W.M.: No ale pan by pewnie chciał, żeby te elektrownie jądrowe były w Polsce.
M.W.: Tutaj znowu następna sprawa. Agencja nie jest od tego, żeby chcieć czy nie chcieć budować elektrownię jądrową. Od tego jest rząd, od tego jest inwestor. My jesteśmy od tego, żeby to, co zostanie zbudowane, było bezpieczne. To jest podobna może troszkę sytuacja do budowy zwykłego budynku, w którym inspektor nadzoru budowlanego dba o to, żeby budynek się nie zawalił. Taka jest mniej więcej rola Agencji.
W.M.: No dobrze, ale kto zbuduje nam te elektrownie?

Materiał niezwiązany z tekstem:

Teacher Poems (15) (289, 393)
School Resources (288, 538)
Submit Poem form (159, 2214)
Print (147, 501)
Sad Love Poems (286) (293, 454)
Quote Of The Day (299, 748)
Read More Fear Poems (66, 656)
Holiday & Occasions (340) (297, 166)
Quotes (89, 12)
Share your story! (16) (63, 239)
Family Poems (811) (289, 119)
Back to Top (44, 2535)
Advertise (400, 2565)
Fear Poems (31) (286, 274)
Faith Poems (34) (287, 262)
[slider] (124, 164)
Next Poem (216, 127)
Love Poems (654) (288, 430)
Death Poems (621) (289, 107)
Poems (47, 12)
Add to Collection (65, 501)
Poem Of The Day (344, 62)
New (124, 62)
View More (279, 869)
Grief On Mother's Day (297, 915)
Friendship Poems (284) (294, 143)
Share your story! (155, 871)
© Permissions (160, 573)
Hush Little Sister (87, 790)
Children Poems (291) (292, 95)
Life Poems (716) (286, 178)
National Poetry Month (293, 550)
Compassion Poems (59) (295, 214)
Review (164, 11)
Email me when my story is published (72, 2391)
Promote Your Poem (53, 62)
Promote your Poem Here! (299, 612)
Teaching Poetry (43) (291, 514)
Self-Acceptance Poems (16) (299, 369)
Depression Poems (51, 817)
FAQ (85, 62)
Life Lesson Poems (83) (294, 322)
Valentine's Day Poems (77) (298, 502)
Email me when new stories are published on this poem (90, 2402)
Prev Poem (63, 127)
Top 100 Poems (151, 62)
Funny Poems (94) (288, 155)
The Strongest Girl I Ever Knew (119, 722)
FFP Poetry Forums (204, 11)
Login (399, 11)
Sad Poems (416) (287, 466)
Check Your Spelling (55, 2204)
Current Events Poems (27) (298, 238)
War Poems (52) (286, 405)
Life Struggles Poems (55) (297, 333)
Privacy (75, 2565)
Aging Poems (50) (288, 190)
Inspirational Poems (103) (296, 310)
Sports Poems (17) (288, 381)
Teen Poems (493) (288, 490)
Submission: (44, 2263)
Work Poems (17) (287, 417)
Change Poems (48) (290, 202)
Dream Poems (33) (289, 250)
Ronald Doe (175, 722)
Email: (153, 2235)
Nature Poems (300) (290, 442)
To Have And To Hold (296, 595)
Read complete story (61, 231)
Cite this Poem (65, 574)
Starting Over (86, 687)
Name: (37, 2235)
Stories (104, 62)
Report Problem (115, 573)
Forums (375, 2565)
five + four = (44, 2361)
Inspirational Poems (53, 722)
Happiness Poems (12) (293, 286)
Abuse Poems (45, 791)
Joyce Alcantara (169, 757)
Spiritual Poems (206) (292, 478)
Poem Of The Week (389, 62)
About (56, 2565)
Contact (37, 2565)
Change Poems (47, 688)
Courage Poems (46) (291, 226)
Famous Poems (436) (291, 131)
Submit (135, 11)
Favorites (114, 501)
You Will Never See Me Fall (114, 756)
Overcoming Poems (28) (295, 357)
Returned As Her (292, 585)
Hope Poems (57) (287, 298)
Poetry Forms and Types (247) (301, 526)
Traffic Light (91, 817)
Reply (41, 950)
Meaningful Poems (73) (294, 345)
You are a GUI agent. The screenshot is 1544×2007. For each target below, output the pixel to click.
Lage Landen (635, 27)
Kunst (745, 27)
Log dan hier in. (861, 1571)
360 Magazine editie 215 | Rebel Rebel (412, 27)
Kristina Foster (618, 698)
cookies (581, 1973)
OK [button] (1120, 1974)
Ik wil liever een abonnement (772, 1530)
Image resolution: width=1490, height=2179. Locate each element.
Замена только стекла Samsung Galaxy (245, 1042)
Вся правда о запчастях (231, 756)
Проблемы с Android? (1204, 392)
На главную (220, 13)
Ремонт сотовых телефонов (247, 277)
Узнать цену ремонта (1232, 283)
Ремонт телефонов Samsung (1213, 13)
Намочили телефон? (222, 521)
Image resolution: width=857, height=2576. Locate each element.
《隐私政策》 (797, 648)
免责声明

M.W.: Zbuduje nam elektrownie inwestor, który na pewno ze względu na wielkość tej inwestycji będzie potrzebował jakiejś współpracy z państwem. Decyzja rządu z 13 stycznia określiła nie tylko fakt, że będziemy budować elektrownię jądrową, ale również wyznaczyła inwestora, którym jest PGE, to jest energetyka polska.
W.M.: To będą Francuzi, Amerykanie, Rosjanie?
M.W.: Na tym etapie tego jeszcze nie wiemy. I znowu to będzie decyzja inwestora i państwa, a naszą rolą jako Agencji Atomistyki będzie to, żeby to, co zostanie zbudowane, było bezpieczne dla społeczeństwa, bo taka jest nasza rola.
H.S.: No właśnie, wspomniał pan, panie profesorze, o bezpieczeństwie i zmartwieniem Państwowej Agencji Atomistyki pana również jest to, żeby te elektrownie były bezpieczne. Zna pan opinię publiczną i zna pan wszystkie obawy, które ludzie wyrażają, że to może zaszkodzić, że to może skazić środowisko, że to jest po prostu niebezpieczne, że może to być niebezpieczne.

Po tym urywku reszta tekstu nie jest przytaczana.